→ WHAT YOU HAVE TO DO:
In the entries below, find each line where the word "output" appears and give only the total count of such lines.

→ EXTRACTED MATERIAL:
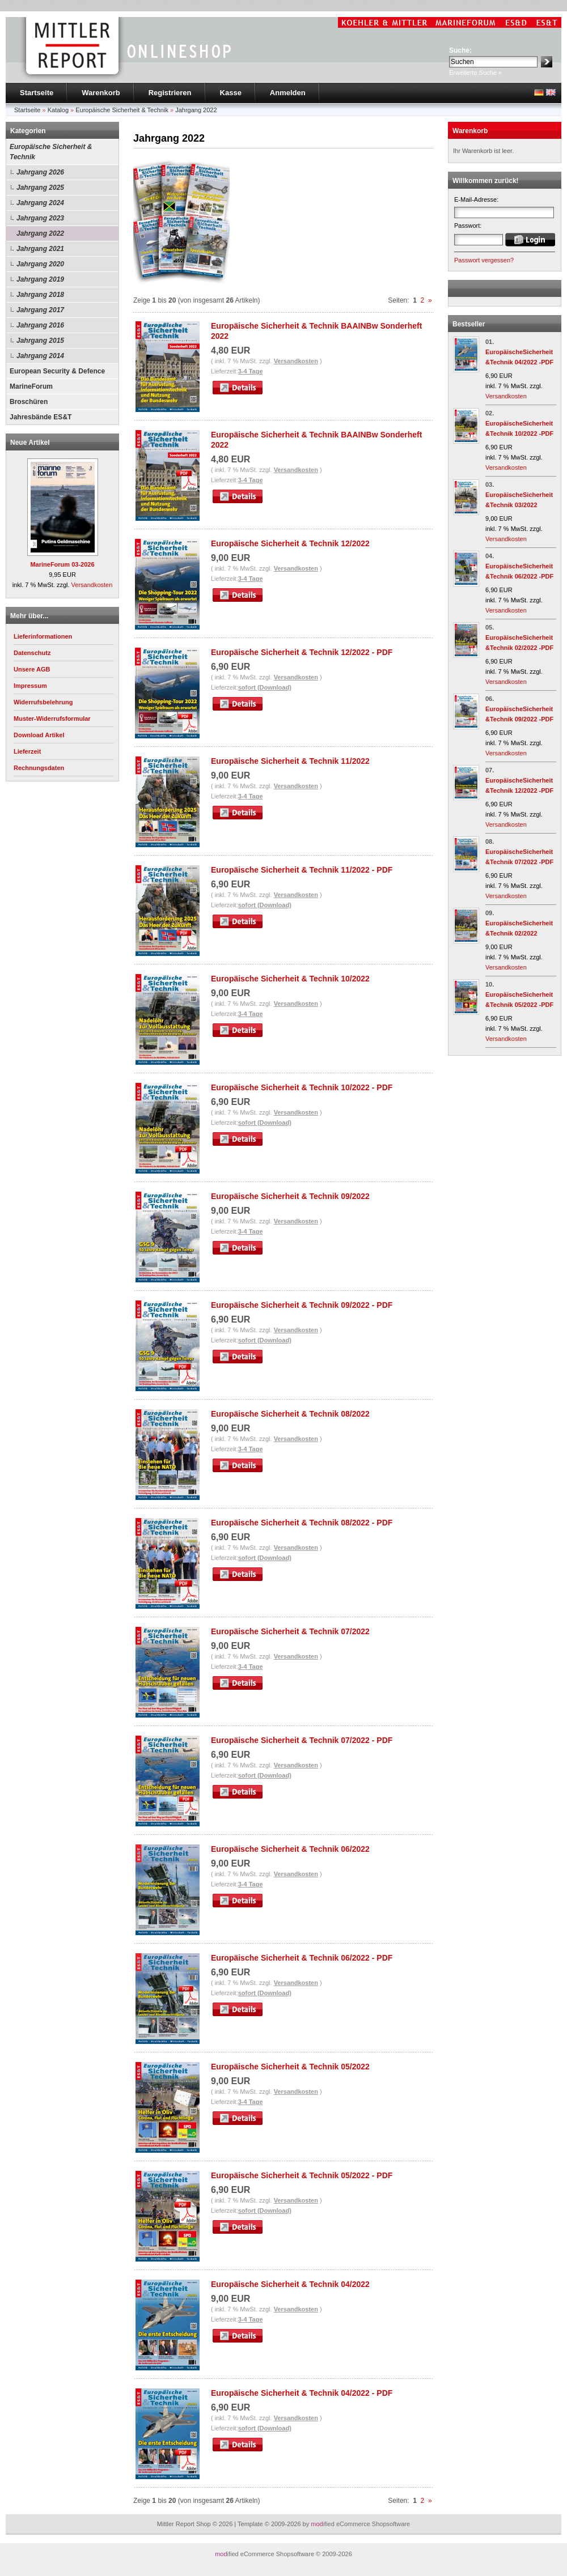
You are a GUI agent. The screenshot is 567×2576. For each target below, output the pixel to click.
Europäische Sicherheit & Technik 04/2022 (290, 2284)
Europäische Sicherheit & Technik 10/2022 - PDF (301, 1087)
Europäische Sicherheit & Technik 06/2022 (290, 1849)
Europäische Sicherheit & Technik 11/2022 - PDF (301, 869)
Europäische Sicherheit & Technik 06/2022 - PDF (301, 1957)
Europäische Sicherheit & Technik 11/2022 (290, 761)
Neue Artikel (30, 443)
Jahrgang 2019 (40, 279)
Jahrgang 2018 (40, 295)
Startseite (36, 92)
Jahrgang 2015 (40, 341)
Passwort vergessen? (484, 260)
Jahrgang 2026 (40, 172)
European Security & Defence (57, 371)
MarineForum (31, 386)
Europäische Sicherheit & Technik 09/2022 (290, 1196)
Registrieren (170, 92)
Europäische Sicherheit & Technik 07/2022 (290, 1631)
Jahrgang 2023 (40, 218)
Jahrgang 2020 (40, 264)
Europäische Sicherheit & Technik (51, 152)
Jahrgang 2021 (40, 249)
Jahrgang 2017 (40, 310)
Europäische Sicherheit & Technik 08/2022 (290, 1413)
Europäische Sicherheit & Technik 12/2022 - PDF (301, 652)
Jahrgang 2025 (40, 188)
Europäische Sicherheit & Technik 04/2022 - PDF (301, 2393)
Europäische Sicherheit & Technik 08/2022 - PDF (301, 1522)
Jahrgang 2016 (40, 325)
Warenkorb (101, 92)
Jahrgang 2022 (40, 233)
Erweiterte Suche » (475, 72)
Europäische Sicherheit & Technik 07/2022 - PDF (301, 1740)
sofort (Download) (264, 687)
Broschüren (29, 402)
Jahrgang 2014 (40, 356)
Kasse (231, 92)
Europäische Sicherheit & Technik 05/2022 (290, 2066)
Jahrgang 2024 (40, 203)
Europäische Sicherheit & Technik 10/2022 (290, 978)
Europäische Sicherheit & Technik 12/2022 (290, 543)
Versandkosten (92, 584)
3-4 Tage (250, 371)
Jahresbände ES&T (40, 417)
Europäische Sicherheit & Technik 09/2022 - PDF (301, 1305)
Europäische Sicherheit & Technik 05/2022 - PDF (301, 2175)
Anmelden (288, 92)
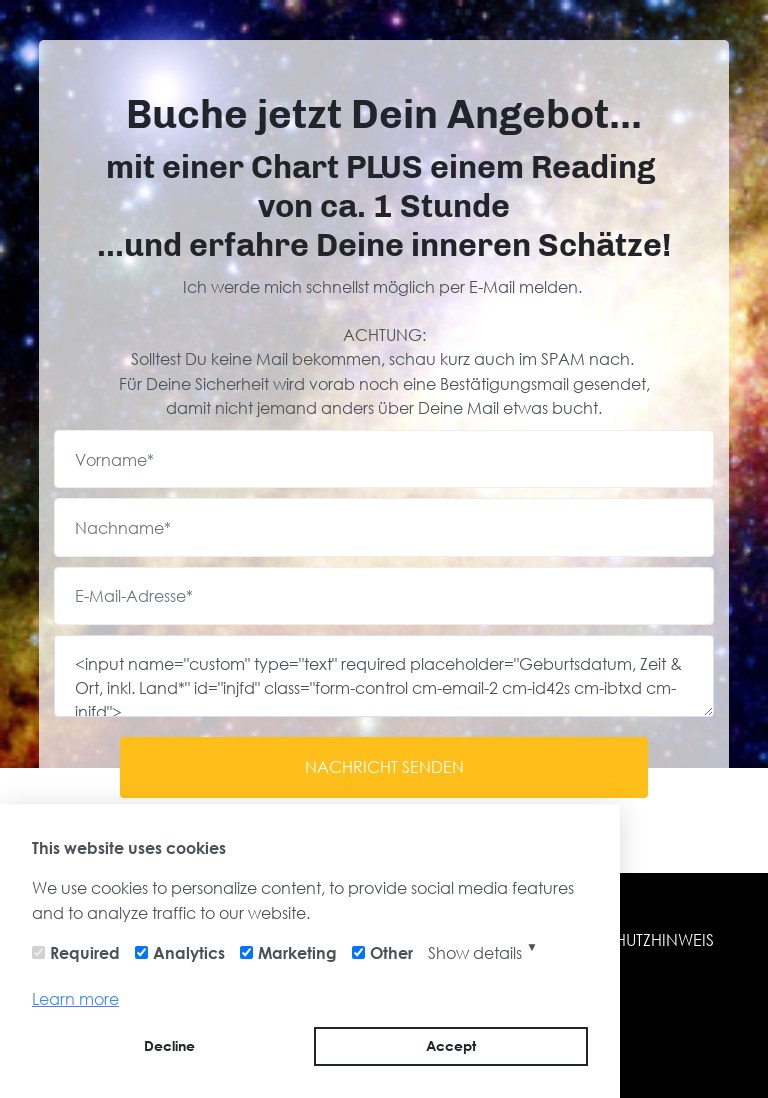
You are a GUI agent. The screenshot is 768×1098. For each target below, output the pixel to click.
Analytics (189, 952)
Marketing (297, 952)
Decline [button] (169, 1045)
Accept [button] (451, 1045)
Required (85, 952)
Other (391, 952)
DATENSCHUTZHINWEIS (628, 939)
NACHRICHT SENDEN (384, 766)
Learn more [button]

→ SOLUTION TO THE PROBLEM:
2